Please restate the records below word for word, leaving out every picture.

* [RECORD EXTRACTS]:
##########

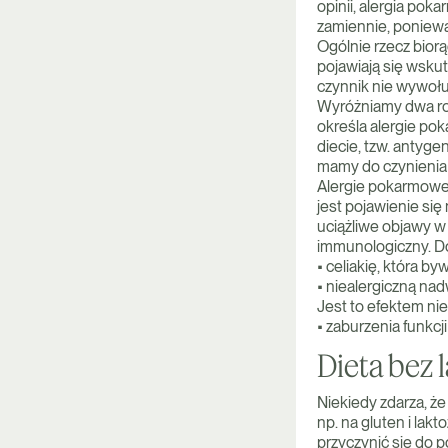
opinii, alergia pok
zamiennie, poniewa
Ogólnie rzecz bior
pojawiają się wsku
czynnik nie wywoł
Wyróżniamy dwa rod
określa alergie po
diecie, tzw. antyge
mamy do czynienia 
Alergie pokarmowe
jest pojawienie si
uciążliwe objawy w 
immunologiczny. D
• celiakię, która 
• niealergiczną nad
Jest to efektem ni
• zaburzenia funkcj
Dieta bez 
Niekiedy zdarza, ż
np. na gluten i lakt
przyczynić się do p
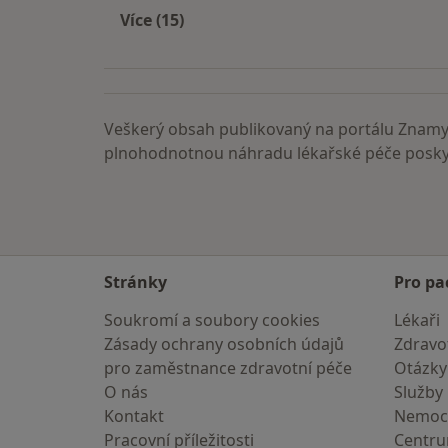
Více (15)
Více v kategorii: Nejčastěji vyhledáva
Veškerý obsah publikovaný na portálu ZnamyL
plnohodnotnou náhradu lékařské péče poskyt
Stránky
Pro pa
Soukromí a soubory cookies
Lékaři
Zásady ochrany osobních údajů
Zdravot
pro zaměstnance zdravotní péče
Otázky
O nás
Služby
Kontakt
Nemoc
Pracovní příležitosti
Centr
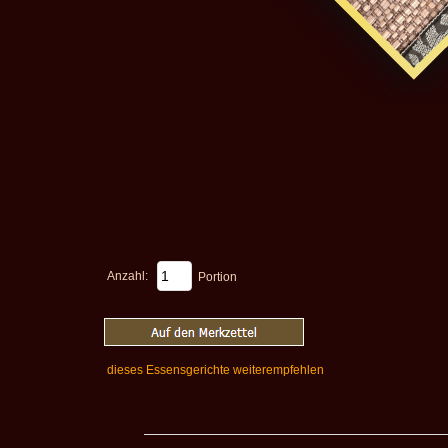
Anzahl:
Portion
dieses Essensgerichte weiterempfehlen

##########

* [ANSWER SPACE]:
opinii, alergia pok
zamiennie, poniewa
Ogólnie rzecz bior
pojawiają się wsku
czynnik nie wywoł
Wyróżniamy dwa rod
określa alergie po
diecie, tzw. antyge
mamy do czynienia 
Alergie pokarmowe
jest pojawienie si
uciążliwe objawy w 
immunologiczny. D
• celiakię, która 
• niealergiczną nad
Jest to efektem ni
• zaburzenia funkcj
Dieta bez 
Niekiedy zdarza, ż
np. na gluten i lakt
przyczynić się do p
Více (15)
Více v kategorii: Nejčastěji vyhledáva
Veškerý obsah publikovaný na portálu ZnamyL
plnohodnotnou náhradu lékařské péče poskyt
Stránky
Pro pa
Soukromí a soubory cookies
Lékaři
Zásady ochrany osobních údajů
Zdravot
pro zaměstnance zdravotní péče
Otázky
O nás
Služby
Kontakt
Nemoc
Pracovní příležitosti
Centr
Anzahl:
Portion
dieses Essensgerichte weiterempfehlen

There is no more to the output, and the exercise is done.